The Battle for H2-C Begins
The markup of the bill that would create a revised H2-A program, to be called H2-C, began yesterday in the House Judiciary Committee. The bill, known as the AG Act and sponsored by Bob Goodlatte (R-Va), would create a guest worker program that would allow up to an additional 500,000 non-residents to work year round on American farms and ranchers.
In yesterday's hearing, as reported by Politico, an unusual recess was called in the middle of the contentious markup of the bill. Democratic lawmakers opposed to the bill took up a significant part of the hearing, which started almost 45 minutes behind schedule and ran on for more than two hours of debate. According to Politico, Goodlatte himself was so incensed that he left the hearing room, returning only to vote on amendments.

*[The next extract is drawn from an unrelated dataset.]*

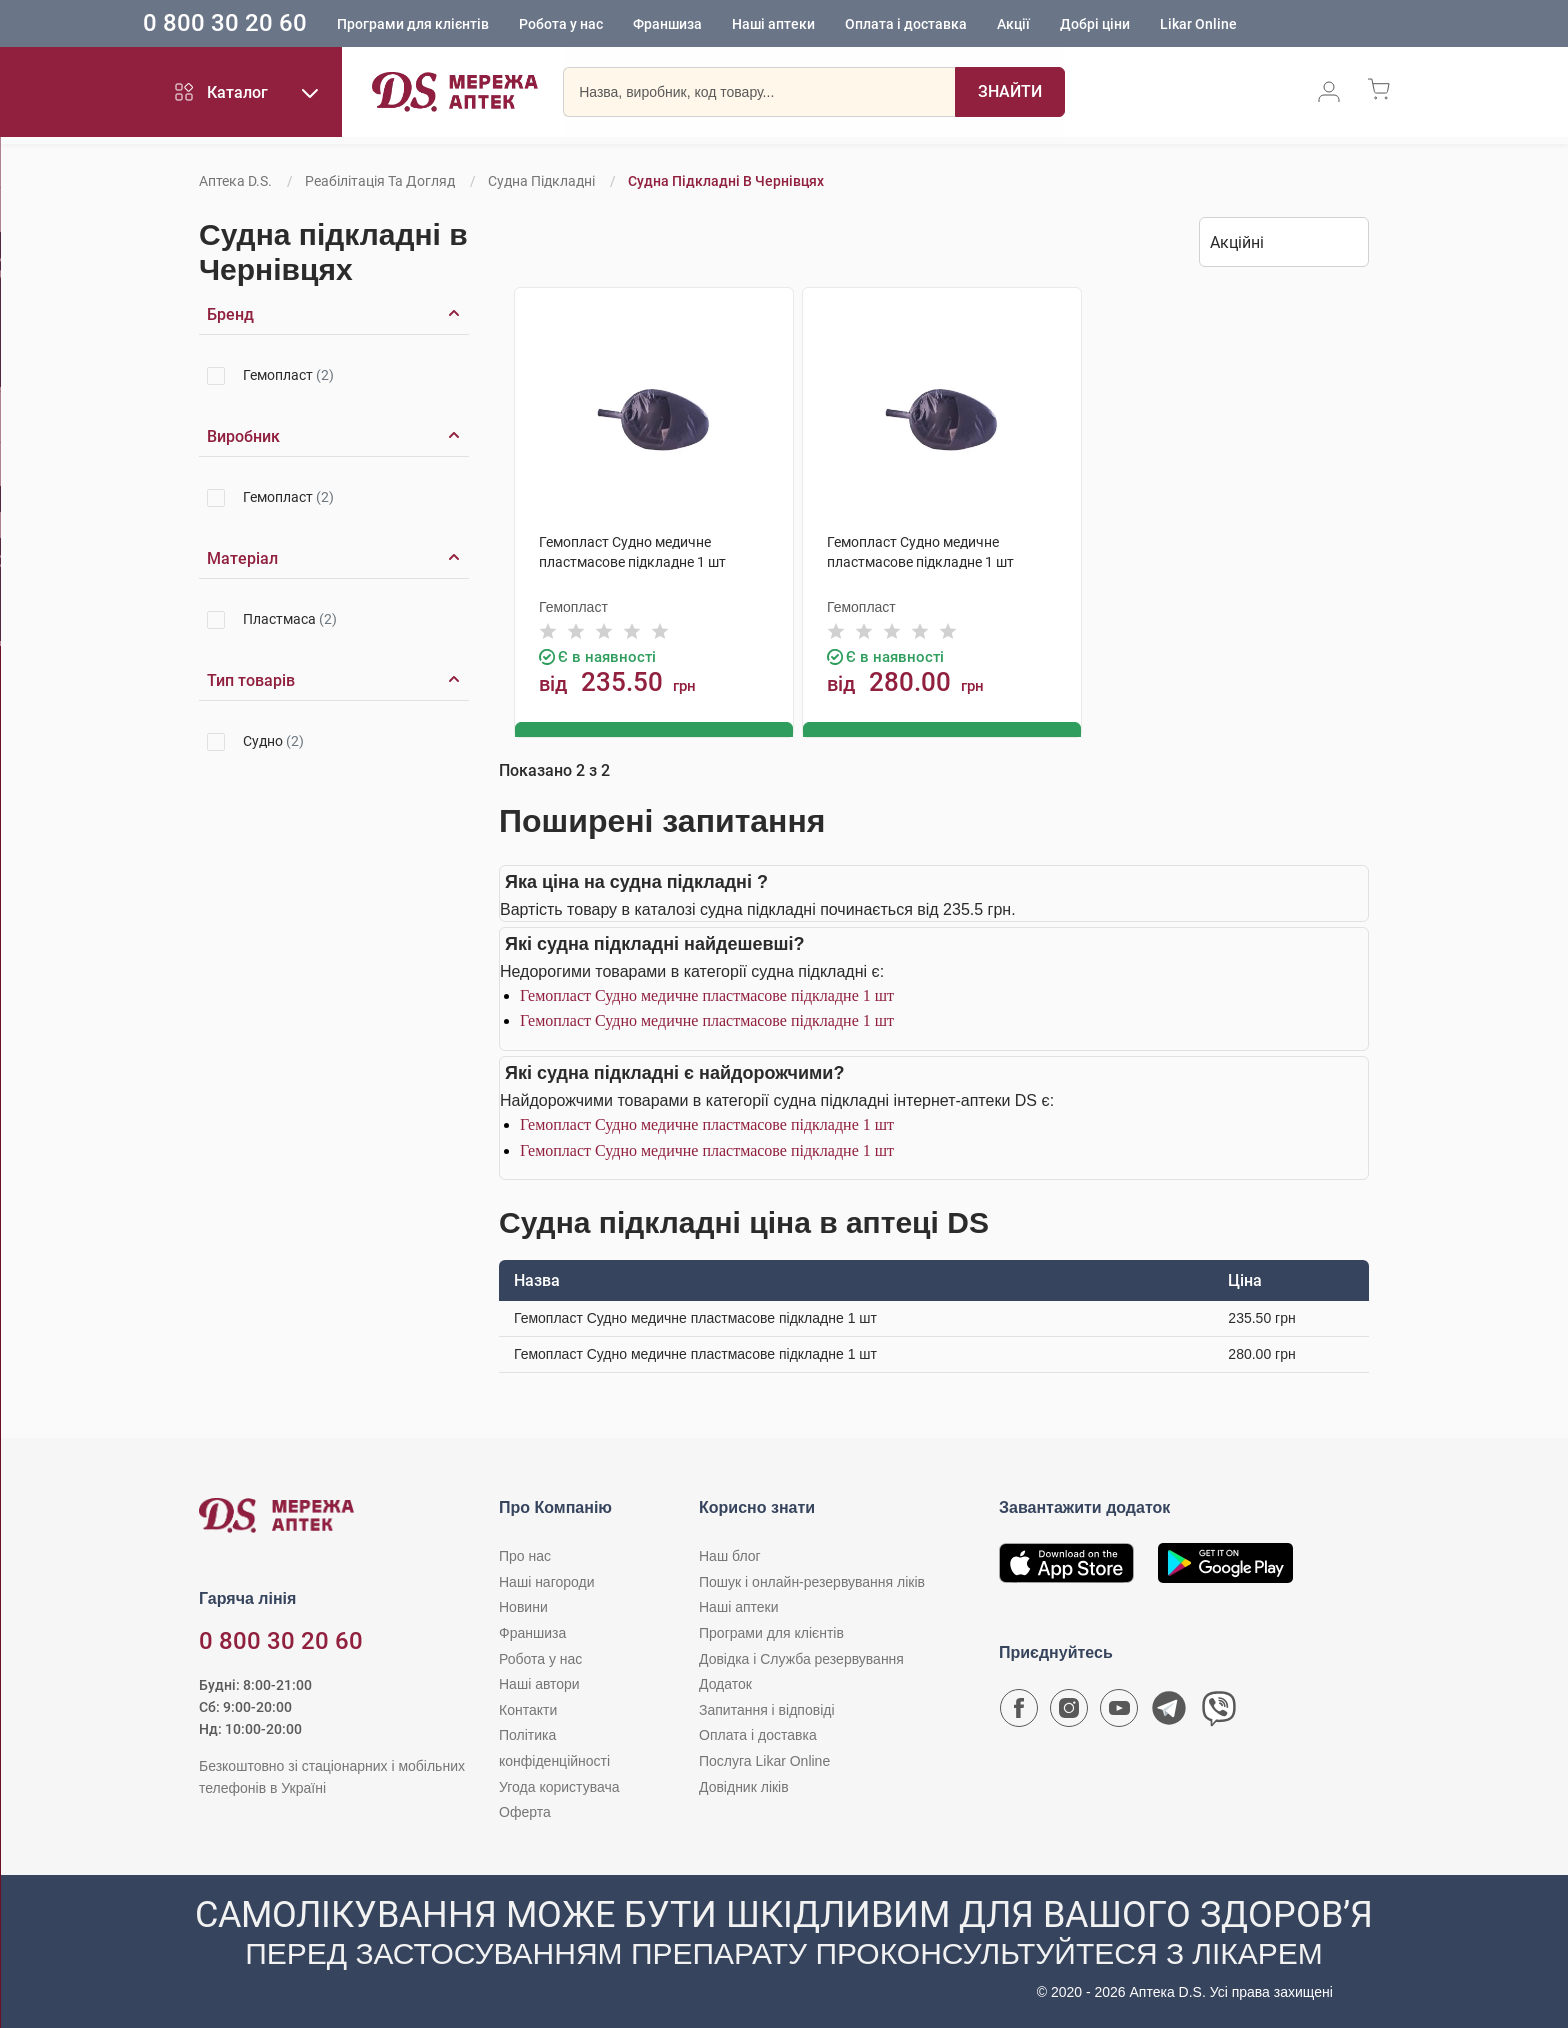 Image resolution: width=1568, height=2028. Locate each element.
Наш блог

Opposing Democratic committee members say the bill would hurt both foreign guest-workers and American workers. They state that the bill would eliminate requirements that employers provide transportation and housing and, according to Politico, that Visa holders would also not receive protection from the Fair Labor Standards Act.
The Politico report says that Rep. Luis Gutierrez (D-Ill.) asserted that even if the bill moved out of committee, anyone who thought it would be enacted into law was "living a fantasy."
All of agriculture, and especially the dairy industry, is in need of an effective guest worker program. “We are in need of a way to legalize current undocumented workers and secure legal workers for the future,” says Laurie Fischer, CEO of the American Dairy Coalition. “This is a guest worker program at this point, and not a residency program.”
Further discussion on the bill will resume today.